March 2023
tl;dr: Multimodal GPT with significantly improved, near human-level performance on various academic and professional benchmarks.
Overall impression
GPT-4 is a large multimodal model capable of processing image and
text inputs and producing text outputs.
Over GPT-3.5, it is much more capable (through pretraining on a larger scale), more reliable and truthful to fact (through RLHF), and generates less toxic results (through model assisted safety pipeline by adding more safety prompts and rule-based RM).
The technical report did not report the model size due to competitive landscape and safety implications. We know that it uses publicly available data and data licenced from 3rd parties. Also it uses post-training RLHF as in previous work, such a InstructGPT.
The paper presents three major aspects of GPT4, the capabilities, the limitations, and the risks. This is actually a very general framework for analyzing AI systems. For example, for an object detector, this largely translates to TP (capabilities), FN (limitations) and FP (risks).
It is exciting to see that “GPT-4 was used for help with wording, formatting, and styling throughout this [technical report].”
Key ideas
- Capabilities: Human-level performance
- simulated bar exam, GPT-4 achieves a score that falls in the top 10% of test takers. This contrasts with GPT-3.5, which scores in the bottom 10%
- The model’s capabilities on exams appear to stem primarily from the pre-training process and are not significantly affected by RLHF post-training alignment.

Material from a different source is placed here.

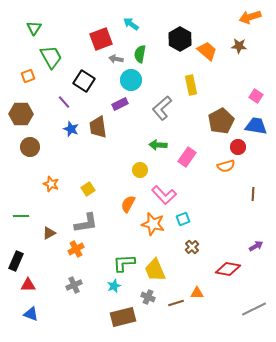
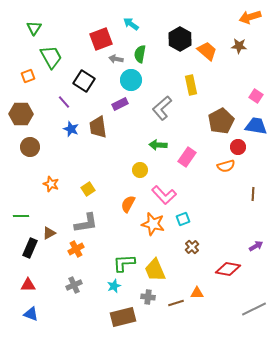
black rectangle at (16, 261): moved 14 px right, 13 px up
gray cross at (148, 297): rotated 16 degrees counterclockwise
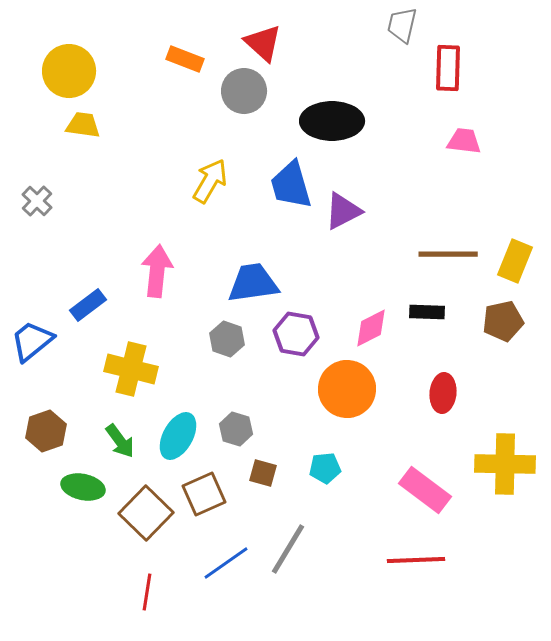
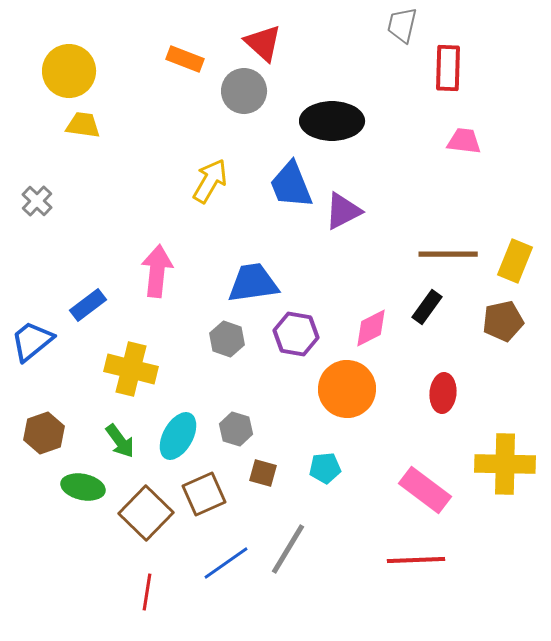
blue trapezoid at (291, 185): rotated 6 degrees counterclockwise
black rectangle at (427, 312): moved 5 px up; rotated 56 degrees counterclockwise
brown hexagon at (46, 431): moved 2 px left, 2 px down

- Limitation: Truthfulness (reliability)
- GPT4 still is not fully reliable (it “hallucinates” facts and makes reasoning errors)
- Regarding fact check (on dataset like TruthfulQA) The GPT-4 base model is only slightly better at this task than GPT-3.5; however, after RLHF post-training we observe large improvements over GPT-3.5 (roughly from 60% to 80% in internal eval).
- The model can be confidently wrong. The pre-trained model is highly calibrated where its confidence in an answer generally matches the probability of being correct). The post-training hurts calibration significantly.
- Risk ans safety concerns: Toxicity/Refuse unsafe inputs
- Two ways to reduce toxicity is through Model assisted safety pipeline, which is to make the model itself less toxic, by 1) adding more data, and 2) improve training method.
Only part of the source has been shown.